Selenium包(用於基於頁面元素的網站導航)和BeautifulSoup(用於html解析)的組合似乎是收集書面內容的首選武器。您可能也會發現它們也很有用,儘管我不知道谷歌有哪些防禦措施可以阻止刮蹭。
使用硒,beautifulsoup和geckodriver Mozilla Firefox的一個可能的實現:
from bs4 import BeautifulSoup, SoupStrainer
from bs4.diagnose import diagnose
from os.path import isfile
from time import sleep
import codecs
from selenium import webdriver
def first_page(link):
"""Takes a link, and scrapes the desired tags from the html code"""

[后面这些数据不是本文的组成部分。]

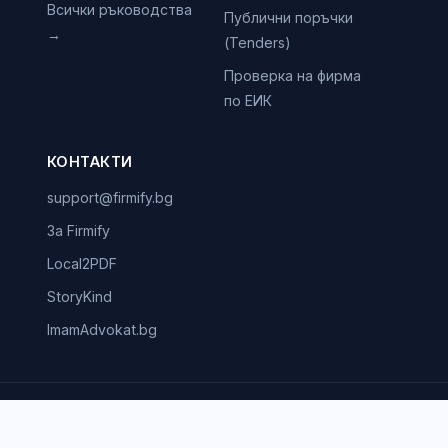
Всички ръководства
Публични поръчки
→
(Tenders)
Проверка на фирма
по ЕИК
КОНТАКТИ
support@firmify.bg
За Firmify
Local2PDF
StoryKind
ImamAdvokat.bg
©
2026
Firmify.
Всички права запазени.
й ЕООД · ЕИК 208745197 · гр. София 1618, ул. Маестро Кънев 66Б, вх. В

driver = webdriver.Firefox(executable_path = 'C://example/geckodriver.exe')#Specify the appropriate driver for your browser here
counter=1
driver.get(link)
html = driver.page_source
filter_html_table(html)
counter +=1
return driver, counter
def nth_page(driver, counter, max_iter):
"""Takes a driver instance, a counter to keep track of iterations, and max_iter for maximum number of iterations. Looks for a page element matching the current iteration (how you need to program this depends on the html structure of the page you want to scrape), navigates there, and calls mine_page to scrape."""
while counter <= max_iter:
pageLink = driver.find_element_by_link_text(str(counter)) #For other strategies to retrieve elements from a page, see the selenium documentation
pageLink.click()
scrape_page(driver)
counter+=1
else:
print("Done scraping")
return
def scrape_page(driver):
"""Takes a driver instance, extracts html from the current page, and calls function to extract tags from html of total page"""
html = driver.page_source #Get html from page
filter_html_table(html) #Call function to extract desired html tags
return
def filter_html_table(html):
"""Takes a full page of html, filters the desired tags using beautifulsoup, calls function to write to file"""
only_td_tags = SoupStrainer("td")#Specify which tags to keep
filtered = BeautifulSoup(html, "lxml", parse_only=only_td_tags).prettify() #Specify how to represent content
write_to_file(filtered) #Function call to store extracted tags in a local file.
return
def write_to_file(output):
"""Takes the scraped tags, opens a new file if the file does not exist, or appends to existing file, and writes extracted tags to file."""
fpath = "<path to your output file>"
if isfile(fpath):
f = codecs.open(fpath, 'a') #using 'codecs' to avoid problems with utf-8 characters in ASCII format.
f.write(output)
f.close()
else:
f = codecs.open(fpath, 'w') #using 'codecs' to avoid problems with utf-8 characters in ASCII format.
f.write(output)
f.close()
return
在此之後,它只是一個調用的事:
link = <link to site to scrape>
driver, n_iter = first_page(link)
nth_page(driver, n_iter, 1000) # the 1000 lets us scrape 1000 of the result pages
請注意,此腳本假定結果您嘗試刮取的頁面按順序編號,可以使用'find_element_by_link_text'從刮取頁面的html中檢索這些數字。有關從頁面檢索元素的其他策略,請參閱硒文檔here。
此外,請注意,您需要下載這些所依賴的軟件包,以及爲了與您的瀏覽器交流而需要的驅動程序(在這種情況下,geckodriver,下載geckodriver,將它放在一個文件夾中,然後參考到'executable_path'中的可執行文件)
如果確實最終使用了這些軟件包,它可以幫助使用時間包(原生爲python)分佈您的服務器請求,以避免超出允許的最大請求數服務器關閉你正在刮。我沒有最終需要它爲我自己的項目,但看到here,原始問題的第二個答案,對於在第四個代碼塊中使用時間模塊的實現示例。
Yeeeeaaaahhh ...如果有更高代表的人可以編輯並添加一些鏈接到美麗,硒和時間文件,這將是偉大的,thaaaanks。